I walked home with this final ‘nope’ hanging in the air like an invisible punctuation mark and the thoughts it provoked led nicely into one of my week’s earlier conversations where a friend of mine casually hit me with a term I’d never heard of before – and it stuck in my mind.
It’s ‘cognitive miser’.
Oddly this phrase been remarkably relevant given many topics for discussion with other people this week (some friends of friends are making very bad life choices that make no sense) and I ended up reading more on the subject and telling others about it.
I like to share when I find something stimulating.
It turns out that I’ve always been intimately familiar with this theory of psychological behaviours because it’s how I went about the majority of my own life.

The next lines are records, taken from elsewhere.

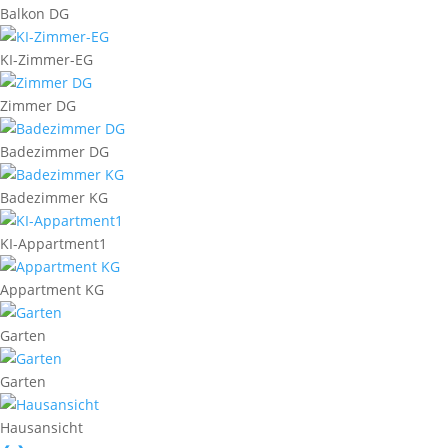
Balkon DG
KI-Zimmer-EG
Zimmer DG
Badezimmer DG
Badezimmer KG
KI-Appartment1
Appartment KG
Garten
Garten
Hausansicht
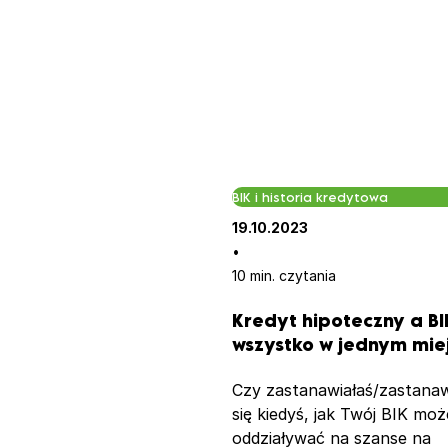
BIK i historia kredytowa
19.10.2023
•
10 min. czytania
Kredyt hipoteczny a BI
wszystko w jednym mie
Czy zastanawiałaś/zastanaw
się kiedyś, jak Twój BIK moż
oddziaływać na szanse na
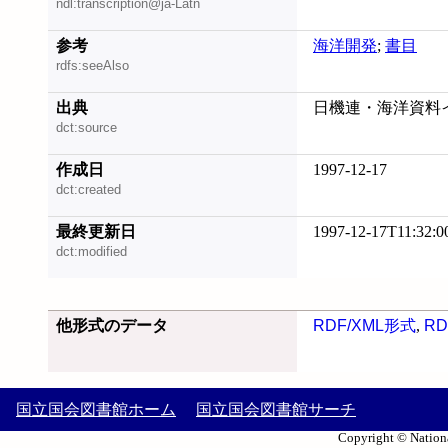
ndl:transcription@ja-Latn
参考
海洋開発
;
書目
rdfs:seeAlso
出典
日機連・海洋資料イ
dct:source
作成日
1997-12-17
dct:created
最終更新日
1997-12-17T11:32:0
dct:modified
他形式のデータ
RDF/XML形式
,
RD
国立国会図書館ホーム
国立国会図書館サーチ
Copyright © Nationa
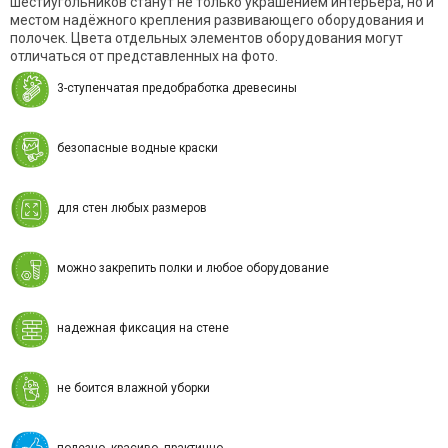
шестиугольников станут не только украшением интерьера, но и
местом надёжного крепления развивающего оборудования и
полочек. Цвета отдельных элементов оборудования могут
отличаться от представленных на фото.
3-ступенчатая предобработка древесины
безопасные водные краски
для стен любых размеров
можно закрепить полки и любое оборудование
надежная фиксация на стене
не боится влажной уборки
полезно, красиво, практично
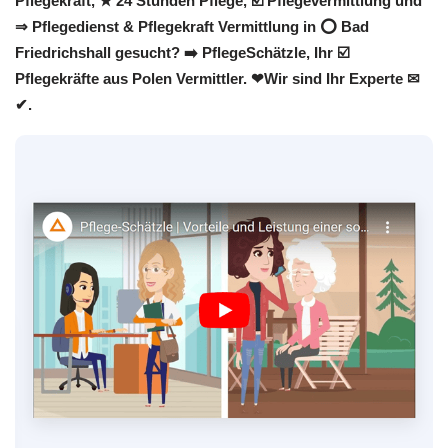
Pflegekraft, ★ 24 Stunden Pflege, ☑️ Pflegevermittlung und
⇒ Pflegedienst & Pflegekraft Vermittlung in ⭕ Bad
Friedrichshall gesucht? ➡️ PflegeSchätzle, Ihr ☑️
Pflegekräfte aus Polen Vermittler. ❤Wir sind Ihr Experte ✉
✔.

It is (…) a unifying theory which suggests that humans engage in economically prudent thought processes, instead of acting like scientists who rationally weigh costs and benefits, test hypothesis, and update expectations based upon the results of the experiments that are our everyday actions. In other words, humans are more inclined to act as cognitive misers using mental short cuts to make assessments and decisions, about issues and ideas about which they know very little as well as issues of great salience. Fiske and Taylor argue that acting as cognitive misers is rational due to the sheer volume and intensity of information and stimuli humans intake. However, other psychologists also argue that the cognitively miserly tendency of humans is a primary reason why “humans are often less than rational”.

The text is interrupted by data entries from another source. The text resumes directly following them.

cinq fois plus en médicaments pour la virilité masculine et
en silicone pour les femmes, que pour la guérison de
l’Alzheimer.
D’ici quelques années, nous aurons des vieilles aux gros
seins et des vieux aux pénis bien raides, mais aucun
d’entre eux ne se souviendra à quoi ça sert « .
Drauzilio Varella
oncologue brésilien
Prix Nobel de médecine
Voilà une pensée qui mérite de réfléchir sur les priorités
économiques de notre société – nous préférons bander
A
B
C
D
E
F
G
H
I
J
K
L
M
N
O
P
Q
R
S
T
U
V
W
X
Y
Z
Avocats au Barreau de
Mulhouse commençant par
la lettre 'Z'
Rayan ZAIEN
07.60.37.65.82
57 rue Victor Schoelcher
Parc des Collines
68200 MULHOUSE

So – in essence (if I understand this theory correctly – and I’m no psychologist) we as human beings are pre-disposed to take the fastest path to an answer based on previous similar choices because this reduces cognitive load.

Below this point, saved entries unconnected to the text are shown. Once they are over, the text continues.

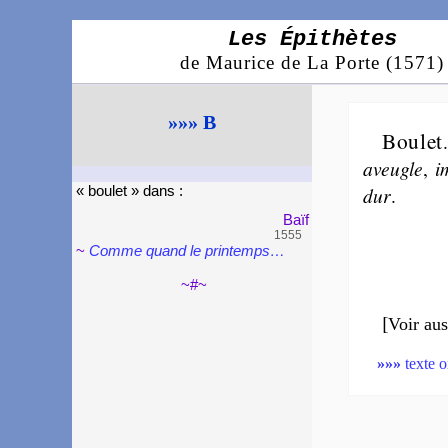
Les Épithètes
de Maurice de La Porte (1571)
»»» B
Boulet
aveugle
,
i
dur
.
« bou­let » dans :
Baïf
1555
~
Comme quand le prin­temps…
~#~
[
Voir aus
»»»
texte o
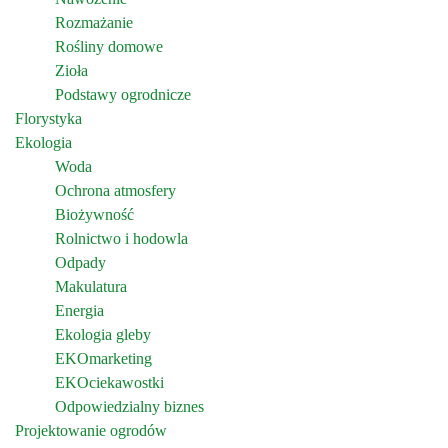
Rozmażanie
Rośliny domowe
Zioła
Podstawy ogrodnicze
Florystyka
Ekologia
Woda
Ochrona atmosfery
Biożywność
Rolnictwo i hodowla
Odpady
Makulatura
Energia
Ekologia gleby
EKOmarketing
EKOciekawostki
Odpowiedzialny biznes
Projektowanie ogrodów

Often this can come across as inflexibility because when we give knee jerk responses (I liken this to a burn reflex) it can seem as if we haven’t really thought things through and have just reacted on impulse. The answer that we might give because of that isn’t always the best one for us at the time – it’s instead the one that we’ve learned works in most situations.
I used to do this all the time when opportunity arose. I reacted without thought because deep down I felt afraid of the world. I lived with a constant sense that I was hemmed in by my life – but because I didn’t want to continually think about that my cognitive miser took over to protect me from difficult and upsetting choices.
My outward voice became negative because my inner voice was saving me pain or embarrassment. I ceased to question why or how and instead defaulted to ‘No’ as an answer to almost every question.
It protected me.
Maybe in some respects I’m still very much a cognitive miser, because where a man who was endlessly stuck in the same negative thought processes once stood there’s now one that does the same thing with newer, more positive structures.
There a lot of things I’ve re-trained myself not to think around and that I just react to.
For instance I still say an automatic ‘no’ to lots of potential decisions, making the same pre-formulated, potted and easily deployable snap judgements that I used to – but these days they’re for a different reason.
Now instead of saying ‘No’ to spending time with friends the no’s are always to cake, kebabs or alcohol. It goes further though because ‘Yes’s’ are also miserly. I know without thinking for a single moment how I’ll respond in certain situations.
‘Absolutely I’ll go for a walk or climb a mountain – YES!’
I don’t think my processes have changed – but how I use my miser definitely has.
Anyway – I’m packing him back in the box for the moment and getting on with my weekend.
For the next couple of days I have a guest staying over and we mean to make the absolute most of the time available. There’s going to be lots of twalking and lots of coffee, a bit of cinema, a few meals and hopefully a good time being had by all.
I’m going to be ‘living life‘.
I also won’t be weighing in at group today because of this – but just because I’m not going to be there it doesn’t mean that I’m ignoring anything. I stood on the scales of ultimate accuracy this morning to make sure I’m still focused – and this is what they said…
I’m still perfectly inside my target range!
I’m might still learning to live life internet but I’m also learning that I love it.